Please print every record below exactly as it appears, but leave out the pictures.
————————
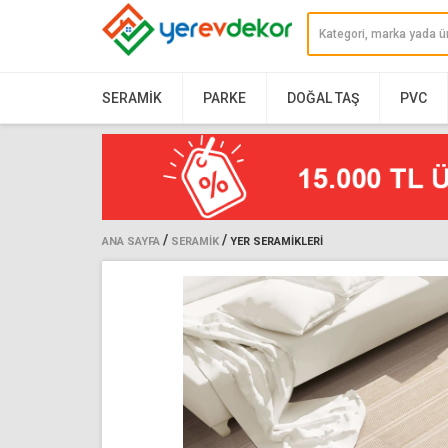
SERAMIK
PARKE
DOĞAL TAŞ
PVC
/
/
ANA SAYFA
SERAMIK
YER SERAMIKLERI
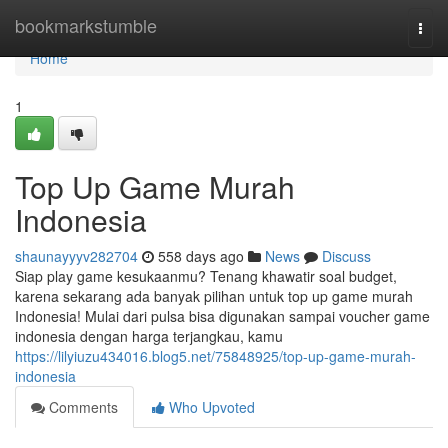
Home
bookmarkstumble
Togg
navi
Home
1
Top Up Game Murah
Indonesia
shaunayyyv282704
558 days ago
News
Discuss
Siap play game kesukaanmu? Tenang khawatir soal budget,
karena sekarang ada banyak pilihan untuk top up game murah
Indonesia! Mulai dari pulsa bisa digunakan sampai voucher game
indonesia dengan harga terjangkau, kamu
https://lilyiuzu434016.blog5.net/75848925/top-up-game-murah-
indonesia
Comments
Who Upvoted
————————
*Finished task:*
SERAMIK
PARKE
DOĞAL TAŞ
PVC
/
/
ANA SAYFA
SERAMIK
YER SERAMIKLERI
Home
bookmarkstumble
Togg
navi
Home
1
Top Up Game Murah
Indonesia
shaunayyyv282704
558 days ago
News
Discuss
Siap play game kesukaanmu? Tenang khawatir soal budget,
karena sekarang ada banyak pilihan untuk top up game murah
Indonesia! Mulai dari pulsa bisa digunakan sampai voucher game
indonesia dengan harga terjangkau, kamu
https://lilyiuzu434016.blog5.net/75848925/top-up-game-murah-
indonesia
Comments
Who Upvoted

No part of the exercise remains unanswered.